PROBLEM STATEMENT: Please copy every line with the string "that" from the entries below.

DATA PROVIDED:
===
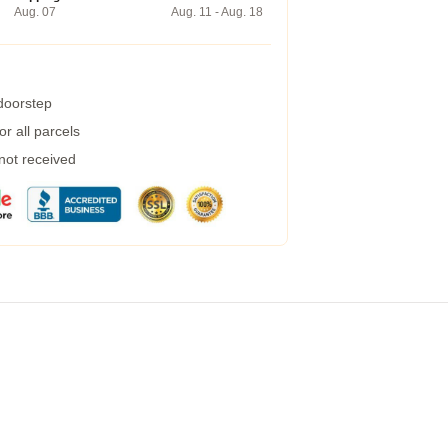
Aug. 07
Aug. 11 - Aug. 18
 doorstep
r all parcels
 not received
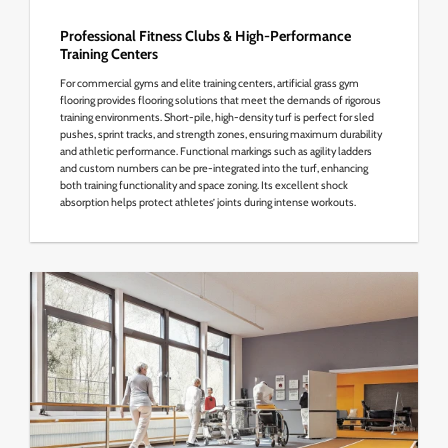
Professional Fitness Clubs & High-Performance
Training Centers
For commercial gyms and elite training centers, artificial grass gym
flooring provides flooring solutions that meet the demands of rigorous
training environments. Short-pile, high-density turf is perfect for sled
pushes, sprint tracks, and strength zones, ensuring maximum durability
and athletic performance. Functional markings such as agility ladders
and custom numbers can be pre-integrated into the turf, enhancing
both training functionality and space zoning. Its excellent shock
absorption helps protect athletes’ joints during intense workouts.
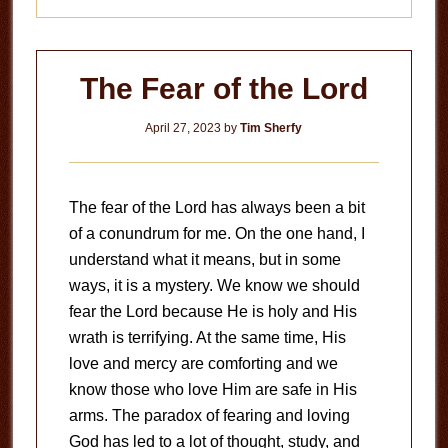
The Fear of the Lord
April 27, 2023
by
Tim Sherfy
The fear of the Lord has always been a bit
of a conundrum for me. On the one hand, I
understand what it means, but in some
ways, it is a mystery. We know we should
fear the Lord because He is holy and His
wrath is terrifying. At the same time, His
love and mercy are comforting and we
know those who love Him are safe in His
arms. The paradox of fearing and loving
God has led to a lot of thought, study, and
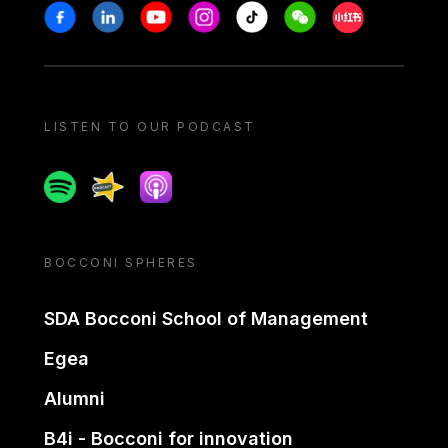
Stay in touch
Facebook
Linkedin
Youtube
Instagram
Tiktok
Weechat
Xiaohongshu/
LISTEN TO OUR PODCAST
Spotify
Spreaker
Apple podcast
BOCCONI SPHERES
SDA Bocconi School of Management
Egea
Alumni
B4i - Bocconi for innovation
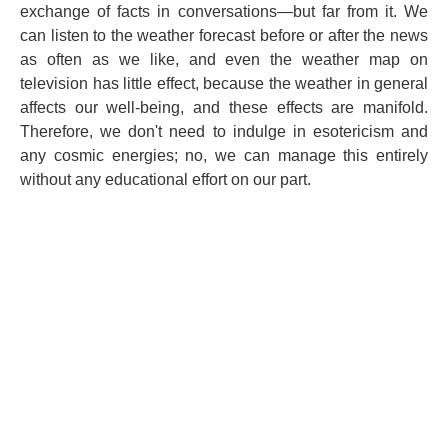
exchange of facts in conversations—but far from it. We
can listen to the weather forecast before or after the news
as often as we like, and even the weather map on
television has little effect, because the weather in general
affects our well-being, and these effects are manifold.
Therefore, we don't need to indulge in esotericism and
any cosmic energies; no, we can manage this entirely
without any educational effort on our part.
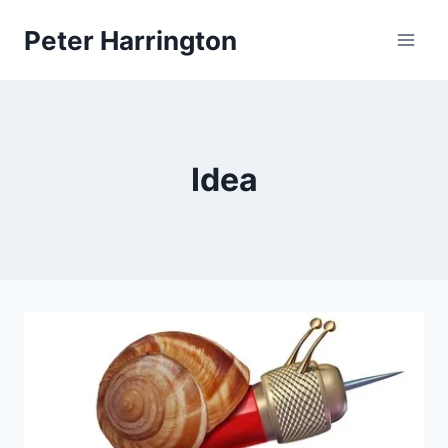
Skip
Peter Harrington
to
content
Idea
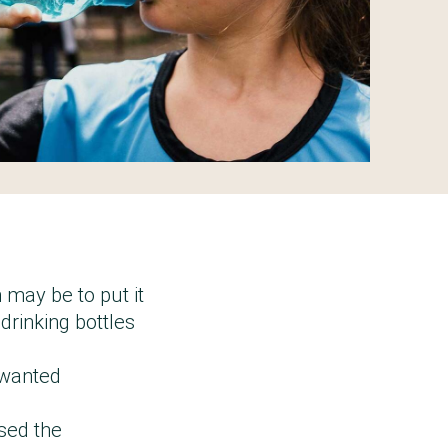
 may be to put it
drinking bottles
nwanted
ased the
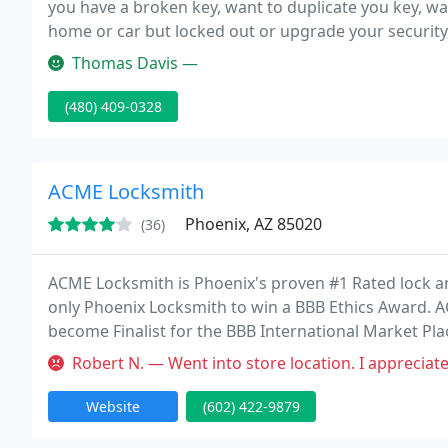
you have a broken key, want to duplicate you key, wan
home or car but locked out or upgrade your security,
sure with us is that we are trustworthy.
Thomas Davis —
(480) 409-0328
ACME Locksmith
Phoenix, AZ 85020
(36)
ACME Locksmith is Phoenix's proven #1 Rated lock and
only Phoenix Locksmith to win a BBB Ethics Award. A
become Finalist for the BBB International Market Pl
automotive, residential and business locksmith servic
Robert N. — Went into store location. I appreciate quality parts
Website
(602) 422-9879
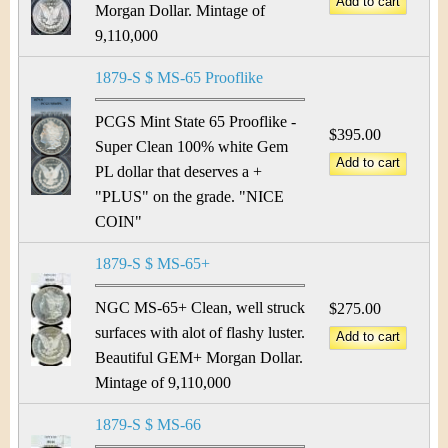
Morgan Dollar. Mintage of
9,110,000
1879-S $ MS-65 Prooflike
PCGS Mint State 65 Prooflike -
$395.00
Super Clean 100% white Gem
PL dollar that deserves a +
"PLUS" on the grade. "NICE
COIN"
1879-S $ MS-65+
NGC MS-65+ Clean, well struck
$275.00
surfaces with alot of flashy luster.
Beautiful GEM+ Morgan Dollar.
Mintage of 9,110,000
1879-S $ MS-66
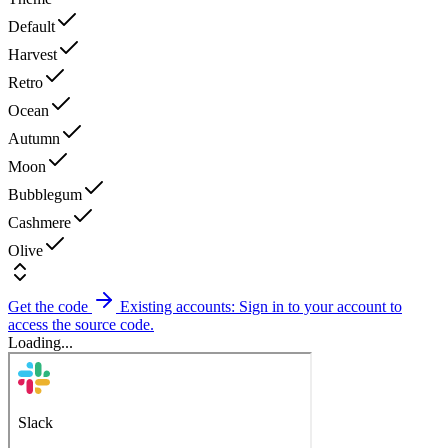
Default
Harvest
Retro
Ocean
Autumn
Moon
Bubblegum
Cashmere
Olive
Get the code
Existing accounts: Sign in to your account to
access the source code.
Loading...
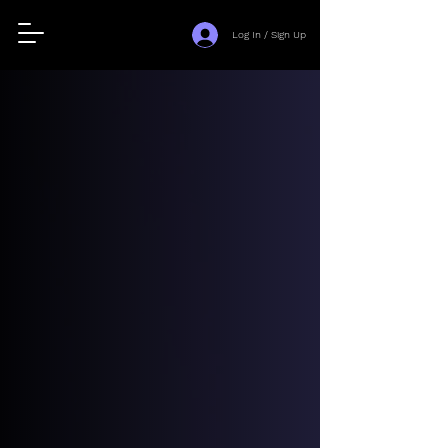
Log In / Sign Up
===
TASK OUTPUT:
flooring provides flooring solutions that meet the demands of rigorous
sure with us is that we are trustworthy.
PL dollar that deserves a +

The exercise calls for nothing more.